I converted a ModernMT model (Fairseq) to CT2. All is working quite properly, whatever the quantization used.
For information: I do not know if this is important, but in my application, the source sentences contain extra information at the beginning, that should be used by the model to produce a tuned translation of the rest of the sentence. This is working well with the original ModernMT model.
Problem: especially on short sentences, CT2 is often producing an extra token at the beginning of the output (usually a punctuation).
I tried to play with beam_size, length_penalty, coverage_penalty parameters without success.
I wonder if this may be due to the fact that ModernMT seems not using a BOS token. Only an EOS token.
Thus, I tried with this config.json file:
Do you have alot of short sentences in your training/validation sets?

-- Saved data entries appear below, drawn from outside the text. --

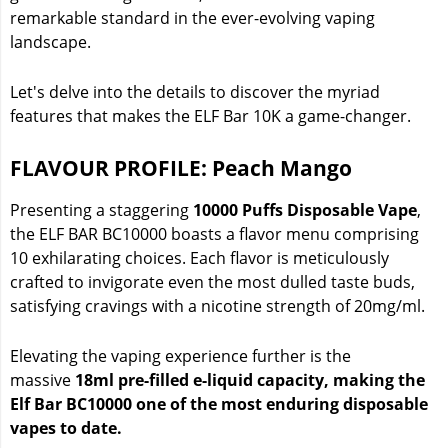
remarkable standard in the ever-evolving vaping
landscape.
Let's delve into the details to discover the myriad
features that makes the ELF Bar 10K a game-changer.
FLAVOUR PROFILE: Peach Mango
Presenting a staggering
10000 Puffs Disposable Vape
,
the ELF BAR BC10000 boasts a flavor menu comprising
10 exhilarating choices. Each flavor is meticulously
crafted to invigorate even the most dulled taste buds,
satisfying cravings with a nicotine strength of 20mg/ml.
Elevating the vaping experience further is the
massive
18ml pre-filled e-liquid capacity, making the
Elf Bar BC10000 one of the most enduring disposable
vapes to date.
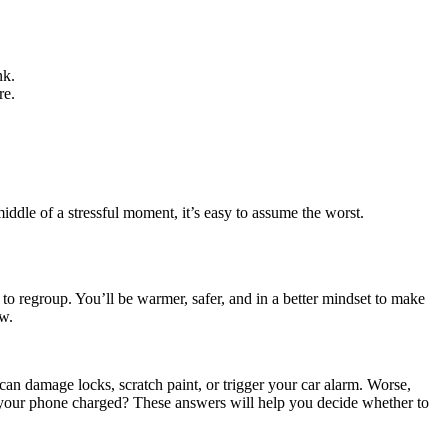
nk.
re.
iddle of a stressful moment, it’s easy to assume the worst.
 to regroup. You’ll be warmer, safer, and in a better mindset to make
ow.
can damage locks, scratch paint, or trigger your car alarm. Worse,
 Is your phone charged? These answers will help you decide whether to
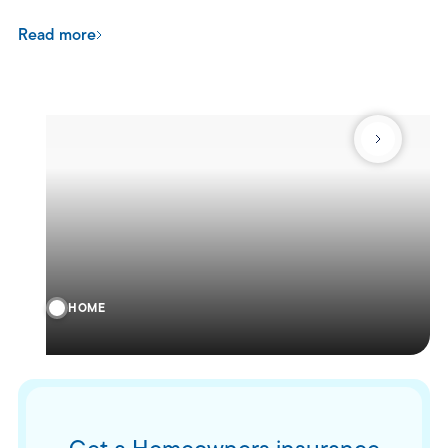
Read more
HOME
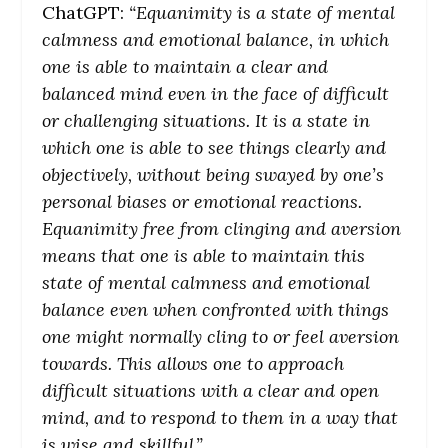
ChatGPT:
“Equanimity is a state of mental
calmness and emotional balance, in which
one is able to maintain a clear and
balanced mind even in the face of difficult
or challenging situations. It is a state in
which one is able to see things clearly and
objectively, without being swayed by one’s
personal biases or emotional reactions.
Equanimity free from clinging and aversion
means that one is able to maintain this
state of mental calmness and emotional
balance even when confronted with things
one might normally cling to or feel aversion
towards. This allows one to approach
difficult situations with a clear and open
mind, and to respond to them in a way that
is wise and skillful.”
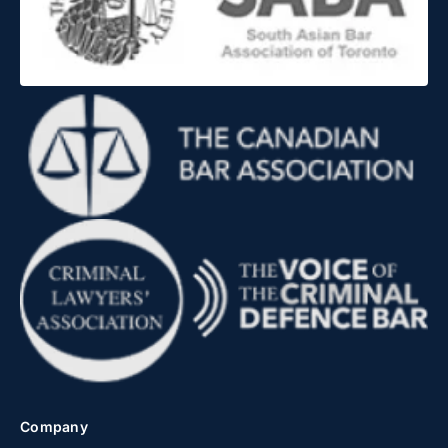
Company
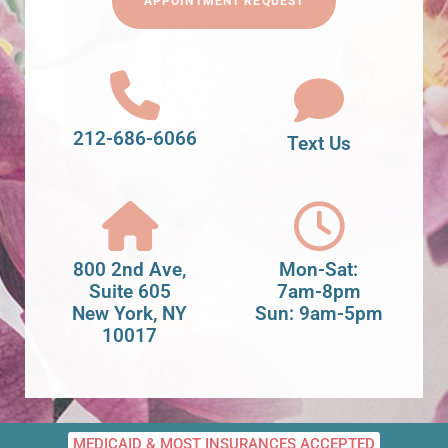
APPOINTMENT REQUEST
212-686-6066
Text Us
800 2nd Ave,
Mon-Sat:
Suite 605
7am-8pm
New York, NY
Sun: 9am-5pm
10017
MEDICAID & MOST INSURANCES ACCEPTED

I experienced that in the past, because the model was learning to do a certain sentence length as I was providing alot of sentences with more or less the same length.
Remark: encode_line is inherited from fairseq.data.Dictionary.
At this step, MMT is directly building a Tensor. But, CT2 needs tokens. In a first attempt, I wanted to keep the exact processing of MMT. So, I need to convert back this Tensor to a token list:
indexes = indexes.long()
print("IDX="+str(indexes))
tokens = [sub_dict.symbols[idx] for idx in indexes]
print("TOK="+str(tokens))
At this step, the token list is properly ended with the "<EOS>_" token.